### TASK
Set out exactly, and with nothing added, the line containing "手机端 (361, 2559)" and every line after it through the final line of the data.

╭─ DATA FOR REVIEW

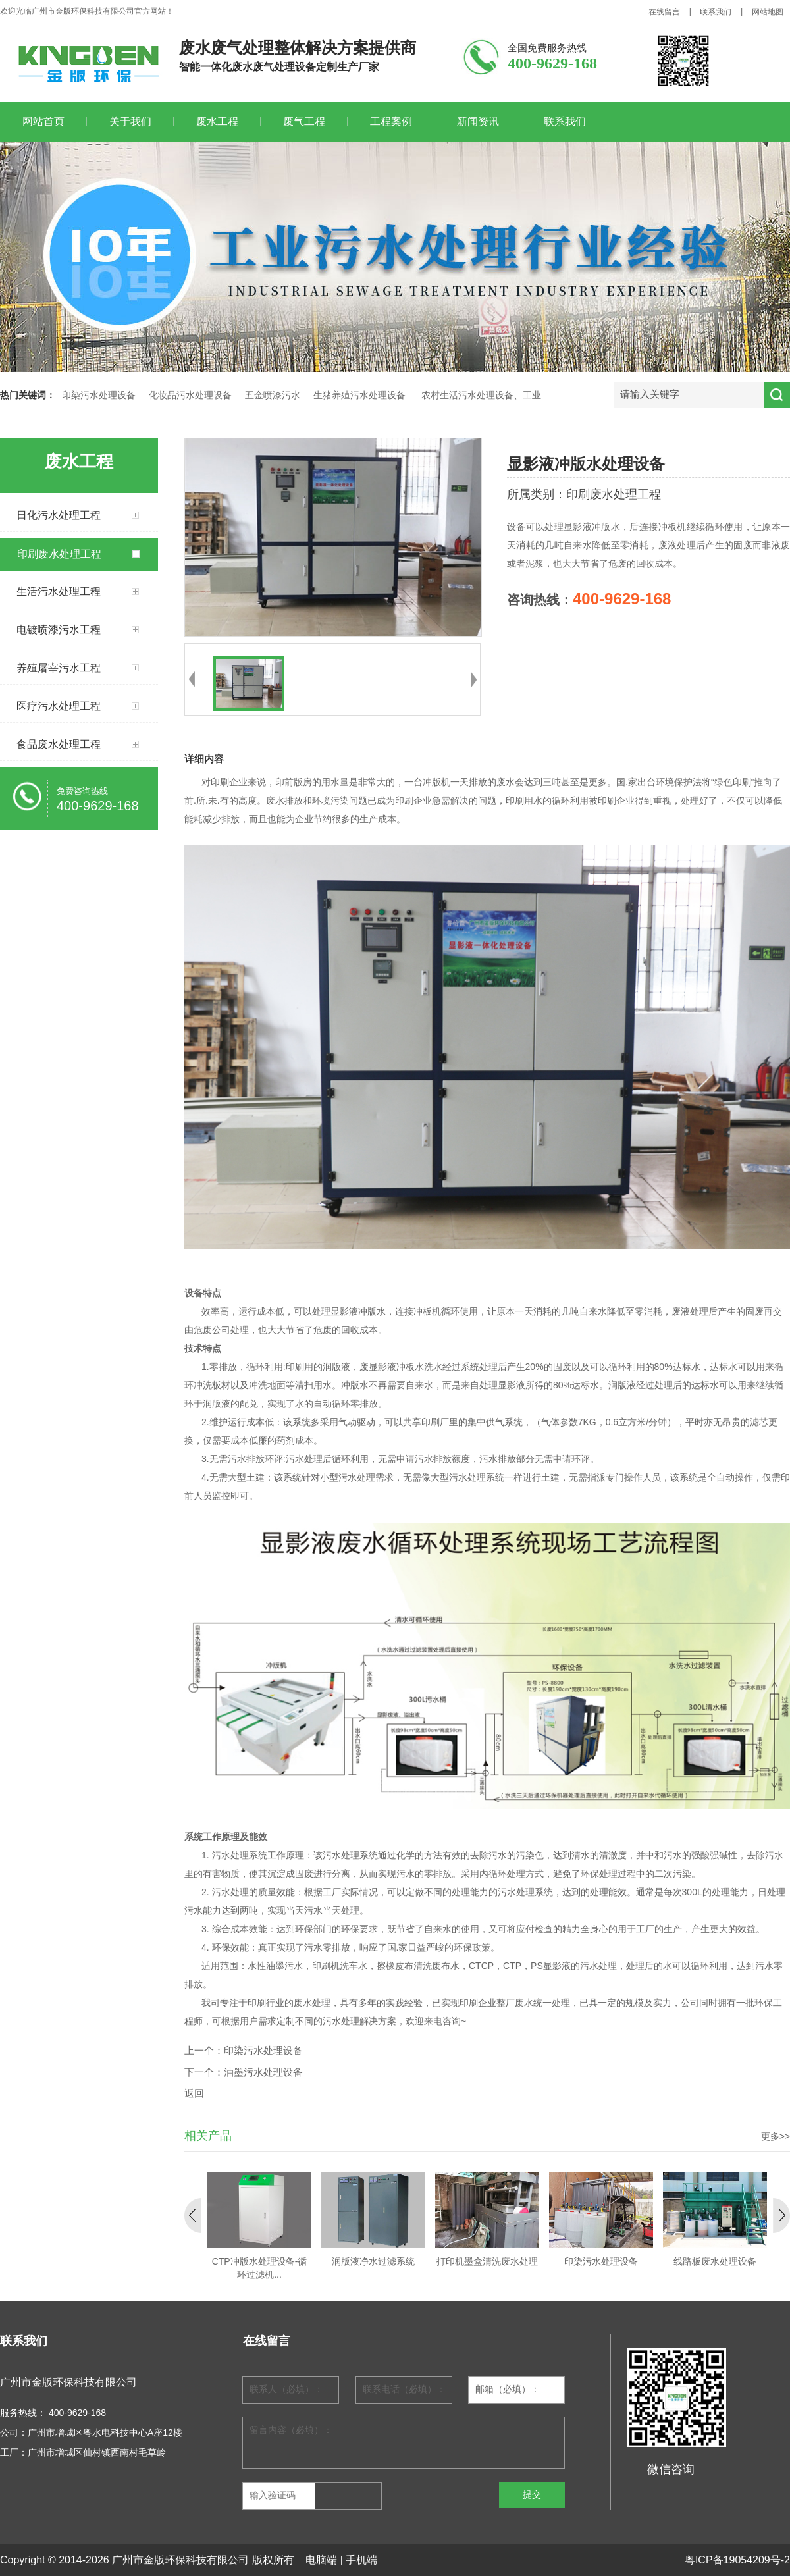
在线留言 (664, 11)
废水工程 (217, 121)
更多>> (775, 2136)
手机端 (361, 2559)
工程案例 (391, 121)
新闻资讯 (478, 121)
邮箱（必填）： (507, 2389)
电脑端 (321, 2559)
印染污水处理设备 (99, 395)
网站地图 (767, 11)
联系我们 (715, 11)
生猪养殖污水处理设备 (359, 395)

╰─

### ANSWER BELOW
手机端 (361, 2559)
工程案例 (391, 121)
新闻资讯 (478, 121)
邮箱（必填）： (507, 2389)
电脑端 (321, 2559)
印染污水处理设备 (99, 395)
网站地图 (767, 11)
联系我们 (715, 11)
生猪养殖污水处理设备 (359, 395)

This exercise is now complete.